# Initial data exploration and visualization

In [None]:
from datetime import date, timedelta

import altair as alt
import numpy as np
import pandas as pd
import pandas_market_calendars as mcal
import yfinance as yf

import finstar.evaluation.returns as returns
import finstar.strategies.sma as sma

In [None]:
# determine NYSE market days
end = date.today()
start = date(year=end.year - 10, month=end.month, day=end.day)

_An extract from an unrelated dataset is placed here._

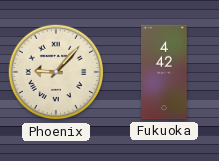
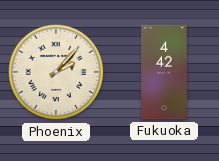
Phoenix: 9:07 -> 2:07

nyse = mcal.get_calendar('NYSE')
nyse_days= nyse.schedule(start_date=start, end_date=end).index

In [None]:
days_df = pd.DataFrame(index=nyse_days)
days_df.index.set_names("Date", inplace=True)

In [None]:
ticker_df = pd.read_parquet("../data/raw/20210620-SP500-max/20210620/AAPL.snappy.parquet")
ticker_df

In [None]:
joined = days_df.join(ticker_df.loc[:, "Close"], on="Date", how="left")

In [None]:
joined

In [None]:
joined.isna

In [None]:
hist_df = pd.DataFrame(joined.loc[:, "Close"])
hist_df = hist_df.reset_index()

In [None]:
hist_df.head()

In [None]:
hist_df.tail()

In [None]:
short_sma = 1
long_sma = 200
hist_df["Position"] = sma.sma(hist_df["Close"], short_sma, long_sma)
hist_df.dropna(inplace=True)

hist_df["Returns"] = returns.log_returns(hist_df["Close"])
hist_df["Strategy"] = returns.strategy_returns(hist_df["Position"], hist_df["Returns"])
hist_df["Returns_Sum"] = hist_df["Returns"].cumsum().apply(np.exp)
hist_df["Strategy_Sum"] = hist_df["Strategy"].cumsum().apply(np.exp)

In [None]:
hist_df.loc[:, ["Returns", "Strategy"]].sum().apply(np.exp)

In [None]:
hist_df

In [None]:
plot_df = hist_df.loc[:, ["Date", "Close"]].melt("Date", var_name="Type", value_name="Price")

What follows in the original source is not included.